‘People were screaming. They were being beaten. They screamed until they died’ , is how survivor Rame Shabani remembers the massacre in Reçak, Kosovo. He hid in a hole in the forest for hours. Capture by the Serbian police would have been a death sentence; Serbian security forces murdered 45 Albanians that day and the next, 15 and 16 January 1999.
Independent observers from the OSCE described the village after the massacre: people shot in the back, shot between the eyes, or beheaded. The Serbian investigation categorised the villagers as ‘terrorists’ – every single victim, be they a pensioner or a 12-year-old, man, woman, or child.
At the same time, peace talks were being held in France. The delegation from Kosovo signed the peace treaty, the Serbian delegation refused – again. After many more massacres, after ten years of Milošević’s wars of aggression against Kosovo, Bosnia, Croatia, and Slovenia, and after ten years of ignoring sanctions and international pressure, NATO ended Milošević’s war of aggression against Kosovo in 1999 with a military offensive.
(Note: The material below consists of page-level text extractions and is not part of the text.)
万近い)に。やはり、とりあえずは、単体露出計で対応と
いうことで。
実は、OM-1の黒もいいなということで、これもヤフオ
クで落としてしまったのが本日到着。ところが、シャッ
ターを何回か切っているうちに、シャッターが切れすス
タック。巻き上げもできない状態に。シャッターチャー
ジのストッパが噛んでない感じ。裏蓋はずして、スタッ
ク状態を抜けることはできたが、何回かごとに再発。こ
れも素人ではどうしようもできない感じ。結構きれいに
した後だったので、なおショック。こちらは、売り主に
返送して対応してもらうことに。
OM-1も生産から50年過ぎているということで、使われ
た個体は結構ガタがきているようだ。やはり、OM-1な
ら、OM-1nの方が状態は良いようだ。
Thousands of victims of the war in Kosovo were trucked away and buried in mass graves within Serbia. Over 1600 people remain unaccounted for.
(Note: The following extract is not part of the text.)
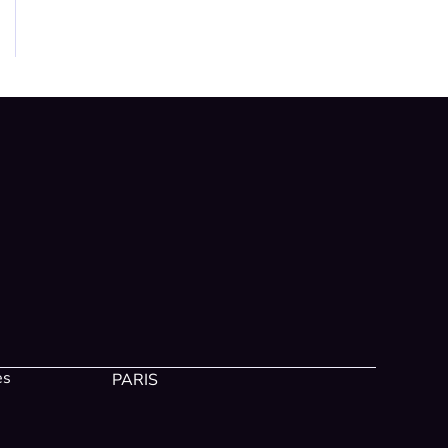
es
PARIS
Remembrance culture also means understanding why it is impossible for Kosovar Albanians to live in a country whose government wanted to destroy them, whose police killed and raped them, and whose capital is a mass grave containing the corpses of their families.
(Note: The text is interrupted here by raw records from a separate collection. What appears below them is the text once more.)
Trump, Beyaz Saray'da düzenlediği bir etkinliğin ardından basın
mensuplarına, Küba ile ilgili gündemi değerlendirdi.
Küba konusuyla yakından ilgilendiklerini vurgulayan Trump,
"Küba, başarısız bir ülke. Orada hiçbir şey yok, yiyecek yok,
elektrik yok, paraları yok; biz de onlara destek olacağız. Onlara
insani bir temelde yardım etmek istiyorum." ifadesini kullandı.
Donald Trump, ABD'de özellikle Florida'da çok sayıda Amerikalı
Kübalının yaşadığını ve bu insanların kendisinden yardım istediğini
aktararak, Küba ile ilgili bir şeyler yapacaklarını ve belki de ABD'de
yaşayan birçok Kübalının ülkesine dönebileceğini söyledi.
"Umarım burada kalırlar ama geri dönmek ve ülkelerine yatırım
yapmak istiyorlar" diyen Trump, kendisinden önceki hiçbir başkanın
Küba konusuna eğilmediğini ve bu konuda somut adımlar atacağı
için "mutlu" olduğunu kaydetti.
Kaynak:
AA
Serbian nationalists continue to deny and trivialise the Reçak massacre and other massacres to this day. After decades of oppression, Kosovo declared independence from Serbia in 2008. As investigations into the events had been controlled and hampered by Serbia up to that point, much of the evidence had already disappeared. None of the murderers involved in the Reçak massacre has yet faced justice.